Who wants free fitting with their new TILES , WE HAVE SOME STOCK THAT WERE TRYING TO TURN INTO CASH, SO WERE OFFERING TO FIT IT FOR FREE, YES *FREE* anyone in the market for tiles or bathrooms give <removed>


----------



## Smashbox (11 Mar 2009)

Yawn. Advertising.

And dont be trying to push your crap in this nice forum. Go somewhere else.


----------



## ney001 (11 Mar 2009)

Smashbox said:


> Yawn. Advertising.
> 
> And dont be trying to push your crap in this nice forum. Go somewhere else.

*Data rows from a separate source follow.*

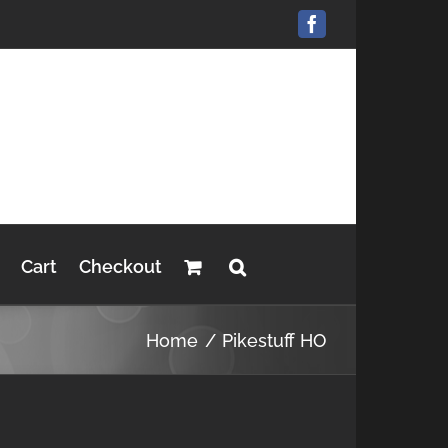
Facebook
Cart
Checkout
Home
Pikestuff HO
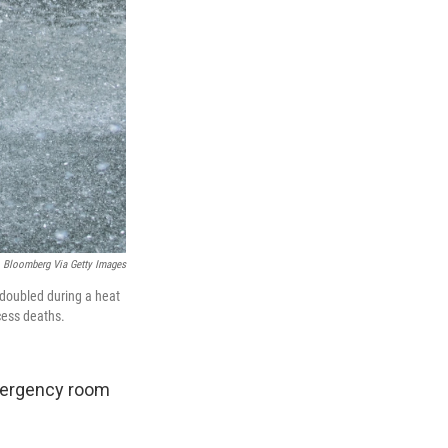
Bloomberg Via Getty Images
 doubled during a heat
cess deaths.
emergency room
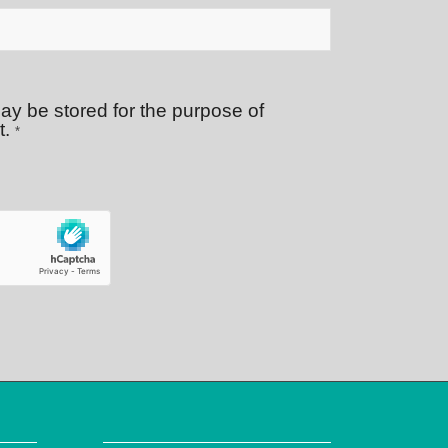
ay be stored for the purpose of
t.
*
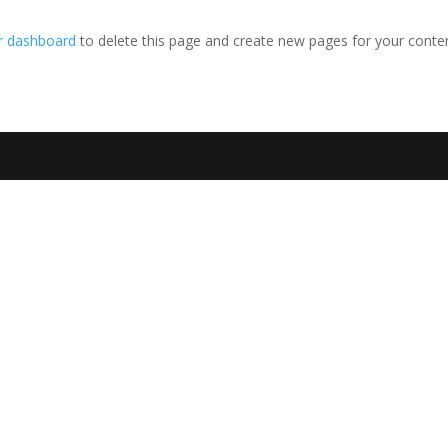
r dashboard
to delete this page and create new pages for your conten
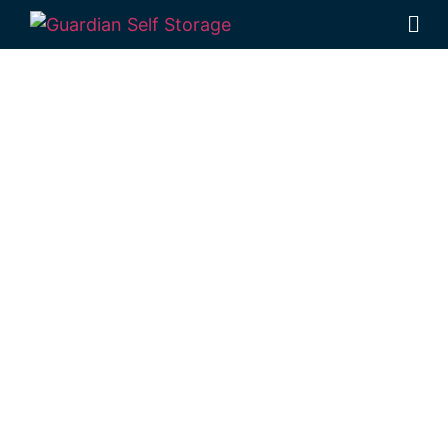
Affordable Self
Storage
Dalma,
Queensland
choice
Looking for a secure self storage Dalma
option?
Guardian Self Storage
Rockhampton
is near Dalma.
284 Alexandra Street, North Rockhampton
4701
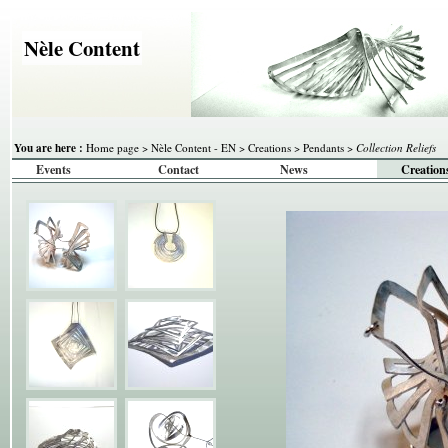
Nèle Content
You are here :
Home page
>
Nèle Content - EN
>
Creations
>
Pendants
>
Collection Reliefs
Events
Contact
News
Creation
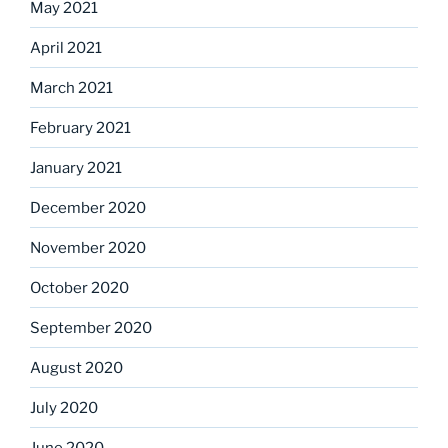
May 2021
April 2021
March 2021
February 2021
January 2021
December 2020
November 2020
October 2020
September 2020
August 2020
July 2020
June 2020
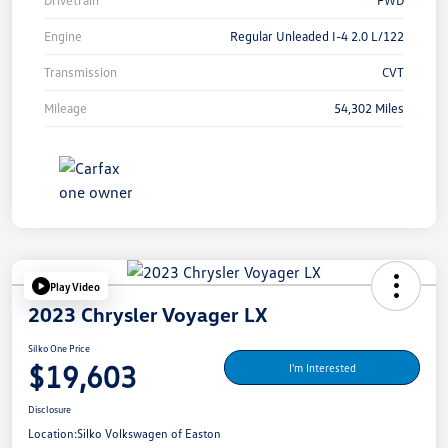
Drivetrain
FWD
Engine
Regular Unleaded I-4 2.0 L/122
Transmission
CVT
Mileage
54,302 Miles
Play Video
2023 Chrysler Voyager LX
Silko One Price
$19,603
I'm Interested
Disclosure
Location:
Silko Volkswagen of Easton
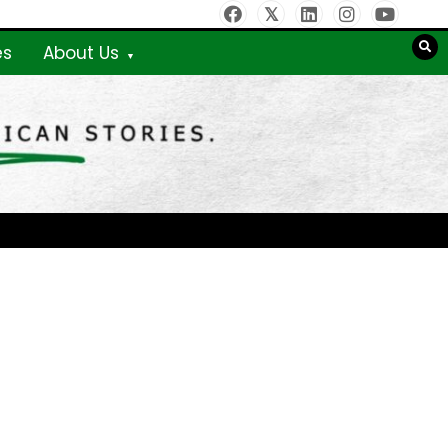
es
About Us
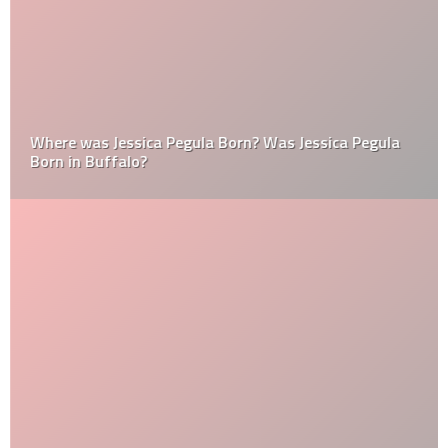
Where was Jessica Pegula Born? Was Jessica Pegula
Born in Buffalo?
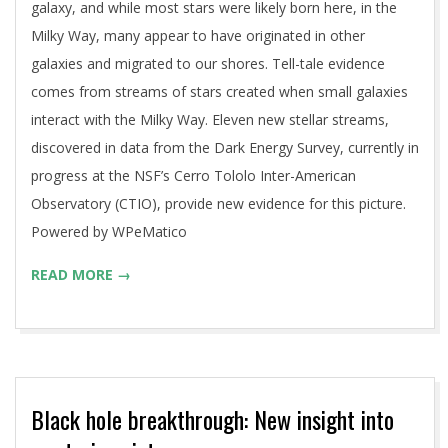
galaxy, and while most stars were likely born here, in the
Milky Way, many appear to have originated in other
galaxies and migrated to our shores. Tell-tale evidence
comes from streams of stars created when small galaxies
interact with the Milky Way. Eleven new stellar streams,
discovered in data from the Dark Energy Survey, currently in
progress at the NSF’s Cerro Tololo Inter-American
Observatory (CTIO), provide new evidence for this picture.
Powered by WPeMatico
READ MORE →
Black hole breakthrough: New insight into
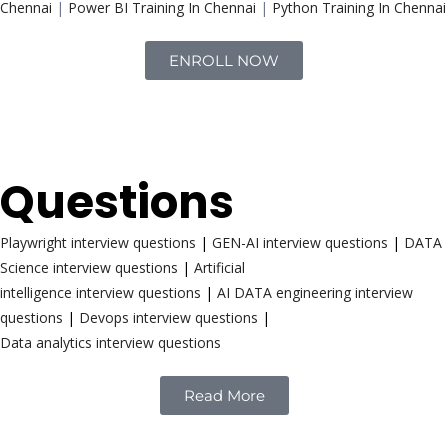
Chennai
|
Power BI Training In Chennai
|
Python Training In Chennai
ENROLL NOW
Interview
Questions
Playwright interview questions
|
GEN-AI interview questions
|
DATA
Science interview questions
|
Artificial
intelligence interview questions
|
AI DATA engineering interview
questions
|
Devops interview questions
|
Data analytics interview questions
Read More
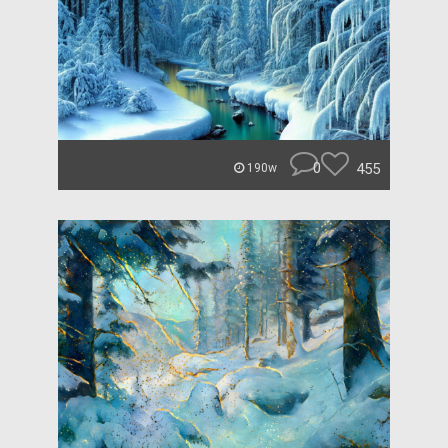
0
455
190w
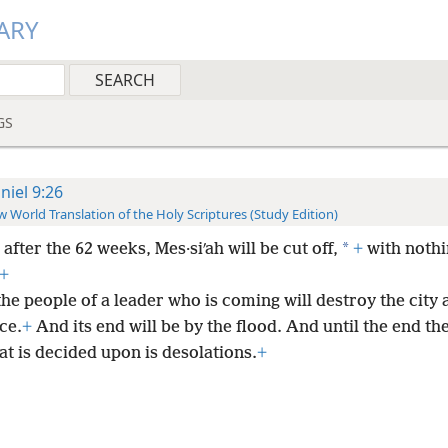
ARY
GS
niel 9:26
 World Translation of the Holy Scriptures (Study Edition)
*
after the 62 weeks, Mes·siʹah will be cut off,
+
with nothi
+
he people of a leader who is coming will destroy the city 
ce.
+
And its end will be by the flood. And until the end the
t is decided upon is desolations.
+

Now now smashbox share your toys!


----------



## Smashbox (11 Mar 2009)

..


----------



## Smashbox (11 Mar 2009)

..


----------



## ney001 (11 Mar 2009)

Am I missing something here, I assume that OP who joined in May 07 found this offer somewhere and has copied it in here as a bargain?  maybe I'm wrong?


----------



## amgd28 (11 Mar 2009)

A tirade against advertising from the poster who set up a thread to advertise Ryanair?


----------



## ney001 (11 Mar 2009)

Smashbox said:


> No way! Thats seriously crap though. They get to over 100 points just to post that in here? Very tactful!



Yep they have bided their time for nearly two years on aam just to post that advert! clever if you think about it!


----------



## chrisboy (11 Mar 2009)

What sort of prices are we talking about for these tiles? Have you any pics of them and how many styles have you got? Thinkin of getting the kitchen re-done..


----------



## Smashbox (11 Mar 2009)

Well from what I have read, your not allowed to advertise yourself. Hence my reply.

As for the Ryanair thing.. this is a sales forum, is it not?


----------



## GeneralZod (11 Mar 2009)

gabsdot said:


> Who wants free fitting with their new TILES , WE HAVE SOME STOCK THAT WERE TRYING TO TURN INTO CASH, SO WERE OFFERING TO FIT IT FOR FREE, YES *FREE* anyone in the market for tiles or bathrooms give



What's the story gabsdot?  

A frequent poster with 110 posts spamming. You really should know better.


----------



## PaddyBloggit (11 Mar 2009)

Seems to be a straight forward case of self-advertising here.


----------



## GeneralZod (11 Mar 2009)

Hi gabsdot,
Sorry for slapping you down then. There's no indication in that post that you are not the Alan mentioned. You need to make it clear that you've no connection or it will be assumed to be advertising. Unfortunately that post looked just like a lot of real spam we get.
Regards,
GeneralZod


----------



## gabsdot (12 Mar 2009)

Just to clarify. I'm just a customer who has availed of this offer and thought it was a good one to pass on to others in the Sales and Bargains section. 

I'm nothing to do with the tile company. 

I just copied the message I originally got from the guy.


----------



## chrisboy (12 Mar 2009)

gabsdot said:


> Just to clarify. I'm just a customer who has availed of this offer and thought it was a good one to pass on to others in the Sales and Bargains section.
> 
> I'm nothing to do with the tile company.
> 
> I just copied the message I originally got from the guy.




What tile company was it?


----------



## Smashbox (12 Mar 2009)

gabsdot said:


> I just copied the message I originally got from the guy.


 
Was it a message on AAM?!


----------